Geologists identify deep-earth structures that may signal hidden metal lodes

If the world is to maintain a sustainable economy and fend off the worst effects of climate change, at least one industry will soon have to ramp up dramatically: the mining of metals needed to create a vast infrastructure for renewable power generation, storage, transmission and usage. The problem is, demand for such metals is likely to far outstrip currently both known deposits and the existing technology used to find more ore bodies.

Now, in a new study, scientists have discovered previously unrecognized structural lines 100 miles or more down in the earth that appear to signal the locations of giant deposits of copper, lead, zinc and other vital metals lying close enough to the surface to be mined, but too far down to be found using current exploration methods. The discovery could greatly narrow down search areas, and reduce the footprint of future mines, the authors say. The study appears this week in the journal Nature Geoscience.

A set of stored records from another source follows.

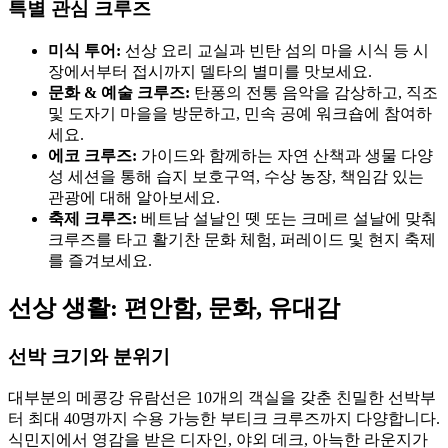
특별 관심 크루즈
미식 투어:
선상 요리 교실과 빈탄 섬의 마을 시식 등 시
장에서부터 접시까지 델타의 별미를 맛보세요.
문화 & 예술 크루즈:
탄퐁의 전통 음악을 감상하고, 직조
및 도자기 마을을 방문하고, 민속 공예 워크숍에 참여하
세요.
에코 크루즈:
가이드와 함께하는 자연 산책과 생물 다양
성 세션을 통해 습지 보호구역, 수상 농장, 책임감 있는
관광에 대해 알아보세요.
축제 크루즈:
베트남 설날인 뗏 또는 크메르 설날에 맞춰
크루즈를 타고 활기찬 문화 체험, 퍼레이드 및 현지 축제
를 즐겨보세요.
선상 생활: 편안함, 문화, 유대감
선박 크기와 분위기
대부분의 메콩강 유람선은 10개의 객실을 갖춘 친밀한 선박부
터 최대 40명까지 수용 가능한 부티크 크루즈까지 다양합니다.
식민지에서 영감을 받은 디자인, 야외 데크, 아늑한 라운지가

[...] The study found that 85 percent of all known base-metal deposits hosted in sediments-and 100 percent of all "giant" deposits (those holding more than 10 million tons of metal)-lie above deeply buried lines girdling the planet that mark the edges of ancient continents. Specifically, the deposits lie along boundaries where the earth's lithosphere-the rigid outermost cladding of the planet, comprising the crust and upper mantle-thins out to about 170 kilometers below the surface.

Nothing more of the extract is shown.